Zhongshan Hospital, Fudan University, Shanghai, China.
J Investig Med High Impact Case Rep. 2024 Jan-Dec;12:23247096241281603. doi: 10.1177/23247096241281603.
Paclitaxel plus carboplatin is the most common regimen for the treatment of ovarian cancer. While generally effective, these chemotherapy agents can cause adverse events such as myelotoxicity, nausea, vomiting, and rarely, hepatotoxicity. Paclitaxel is associated with mild elevations in serum aminotransferase levels, but significant hepatotoxicity is uncommon, particularly in patients without prior liver disease. We present a patient with ovarian cancer who developed significant elevation of serum aminotransferases up to 12 times the upper limit of normal after the first cycle of paclitaxel plus carboplatin chemotherapy. Extensive evaluations excluded other potential causes of liver injury and the diagnosis of paclitaxel-induced liver injury was confirmed. The patient was treated with liver protective medications and a reduced dose of paclitaxel (135 mg/m) for subsequent cycles. Her liver function tests stabilized within 2 to 3 times the upper limit of normal, allowing continuation of chemotherapy and achieving a favorable outcome.
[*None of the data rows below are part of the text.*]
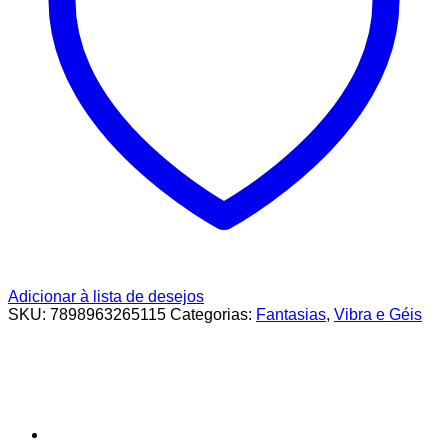
Adicionar à lista de desejos
SKU:
7898963265115
Categorias:
Fantasias
,
Vibra e Géis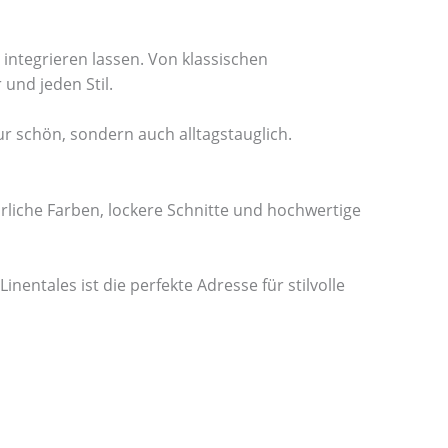
 integrieren lassen. Von klassischen
und jeden Stil.
ur schön, sondern auch alltagstauglich.
rliche Farben, lockere Schnitte und hochwertige
nentales ist die perfekte Adresse für stilvolle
紫杉醇联合卡铂是治疗卵巢癌最常用的方案。虽然这些化疗药物通常有效,但它们可能会引起不良反应,如骨髓抑制、恶心、呕吐,极少数情况下还会引起肝毒性。紫杉醇可引起血清氨基转移酶水平轻度升高,但严重肝毒性并不常见,尤其是在无既往肝病的患者中。我们报告了 1 例卵巢癌患者,在紫杉醇联合卡铂化疗第 1 周期后,血清氨基转移酶升高至正常值上限的 12 倍以上。广泛的评估排除了其他潜在的肝损伤原因,并确诊为紫杉醇引起的肝损伤。患者接受了保肝药物治疗,并在下一个周期减少了紫杉醇(135mg/m)的剂量。她的肝功能检查在正常值上限的 2 到 3 倍内稳定下来,允许继续化疗并取得了良好的结果。